Network Mentor: Dr Helen Knowler (GSE)
Mobile Learning for Mathematics
Layal Hakim (CEMPS)
The Mobile Learning (M-Learning) project aimed to create a mobile application that was used to build a platform for students to learn and revise 'on the go.' The mobile application was used to integrate a variety of materials for Stage 1 modules to improve student engagement. These included module summaries, personal photos storage, upcoming lecture plans, as well as providing ways to provide course feedback.
Creating a new Environment & Climate Emergency mandatory training resource for all students
In response to the University of Exeter’s Environment and Climate Emergency (E&CE) announcement in 2019, this project aimed to provide content to train students about the project, through a combination of desk-based research and consultation with students, staff, and other partners. It will be rolled out by September 2020.
Clemens Ullmann (CEMPS)
The project aimed to capture and monitor environmental data and research-led teaching by creating a Geo-Observatory at the Penryn campus, capitalising on its unique surroundings and status as an internationally excellent research hub. The collected data was analysed with students and used to create online resources for students and researchers to access.
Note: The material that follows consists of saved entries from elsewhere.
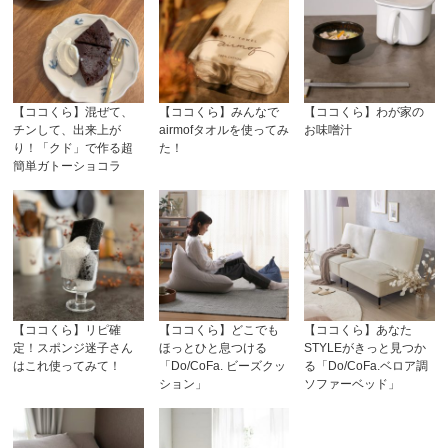
【ココくら】混ぜて、
【ココくら】みんなで
【ココくら】わが家の
チンして、出来上が
airmofタオルを使ってみ
お味噌汁
り！「クド」で作る超
た！
簡単ガトーショコラ
【ココくら】リピ確
【ココくら】どこでも
【ココくら】あなた
定！スポンジ迷子さん
ほっとひと息つける
STYLEがきっと見つか
はこれ使ってみて！
「Do/CoFa. ビーズクッ
る「Do/CoFa.ベロア調
ション」
ソファーベッド」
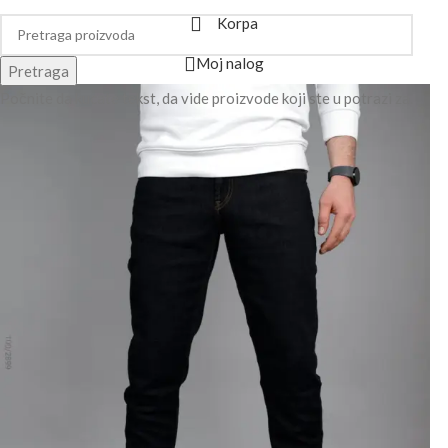
Korpa
Moj nalog
Pretraga
Počnite da kucate tekst, da vide proizvode koji ste u potrazi za.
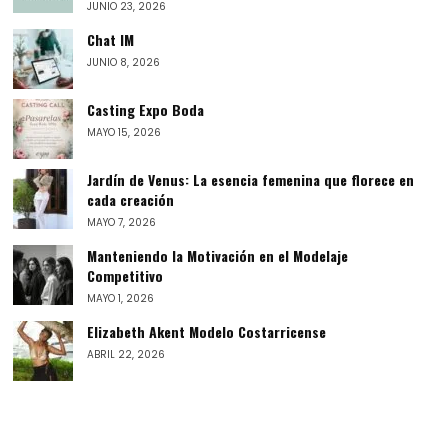
JUNIO 23, 2026
Chat IM
JUNIO 8, 2026
Casting Expo Boda
MAYO 15, 2026
Jardín de Venus: La esencia femenina que florece en
cada creación
MAYO 7, 2026
Manteniendo la Motivación en el Modelaje
Competitivo
MAYO 1, 2026
Elizabeth Akent Modelo Costarricense
ABRIL 22, 2026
Future Food for Families: Creating family-friendly educational resources about sustainable diets
Natalia Lawrence (CLES)
The project created a series of educational resources about the Future Food MOOC through working with students on existing modules around sustainable food. Through a collaboration with the community organisation ‘Kid’s Kitchen,’ a series of practical sessions were be delivered online for school children and their families, helping them gain a better understanding of sustainable diets and how to implement them into their day-to-day lives.
Sustainability Assessment Tool for Green Consultants
The project identified a standard sustainability assessment tool/app to be used by all Green Consultants to assess the carbon footprint of different types of organisations. This tool will be used by our interns on the Green Consultants programme in 2020/21 to work with small businesses and organisations and implement practical solutions to improve their sustainability.
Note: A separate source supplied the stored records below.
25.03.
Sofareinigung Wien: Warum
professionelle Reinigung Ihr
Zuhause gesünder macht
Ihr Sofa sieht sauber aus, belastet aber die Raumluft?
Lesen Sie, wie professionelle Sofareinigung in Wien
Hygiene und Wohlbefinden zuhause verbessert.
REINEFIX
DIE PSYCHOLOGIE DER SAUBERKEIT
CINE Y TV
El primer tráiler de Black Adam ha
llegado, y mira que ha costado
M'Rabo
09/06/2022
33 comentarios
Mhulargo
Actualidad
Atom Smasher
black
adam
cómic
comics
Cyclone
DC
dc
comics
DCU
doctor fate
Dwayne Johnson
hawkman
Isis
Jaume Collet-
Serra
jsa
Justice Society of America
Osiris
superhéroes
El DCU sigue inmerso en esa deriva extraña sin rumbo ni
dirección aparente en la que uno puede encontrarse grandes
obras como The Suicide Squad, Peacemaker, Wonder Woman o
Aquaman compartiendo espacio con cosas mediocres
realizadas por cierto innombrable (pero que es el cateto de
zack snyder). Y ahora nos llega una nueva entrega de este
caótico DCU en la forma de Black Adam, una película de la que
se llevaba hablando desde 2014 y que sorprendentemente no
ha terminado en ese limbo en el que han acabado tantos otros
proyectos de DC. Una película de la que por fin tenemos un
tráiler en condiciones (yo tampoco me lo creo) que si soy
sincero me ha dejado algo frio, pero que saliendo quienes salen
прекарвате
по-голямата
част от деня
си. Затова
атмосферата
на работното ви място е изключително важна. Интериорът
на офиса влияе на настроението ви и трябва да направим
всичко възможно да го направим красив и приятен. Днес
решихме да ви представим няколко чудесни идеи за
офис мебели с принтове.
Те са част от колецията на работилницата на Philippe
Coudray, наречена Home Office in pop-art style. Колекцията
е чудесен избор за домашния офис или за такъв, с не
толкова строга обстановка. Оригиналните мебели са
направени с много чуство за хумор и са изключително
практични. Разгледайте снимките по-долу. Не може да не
(Green Consultants in an award-winning employability programme which enables students to attend a training programme and execute an environmental consultancy project on campus then complete an internship in an external organisation).
Students as Co-Researchers: A new digital technology learning model as a response to the COVID-19 virus and similar potential future threats
Pascal Stiefenhofer (UEBS)
The project was created in response to the COVID-19 virus and aimed to create guidance and resources on how to engage students digitally as co-researchers in interdisciplinary and international initiatives. The guidance and publications that come from this project outlined methods that universities could use to engage students in innovative and creative ways when redesigning their curriculum.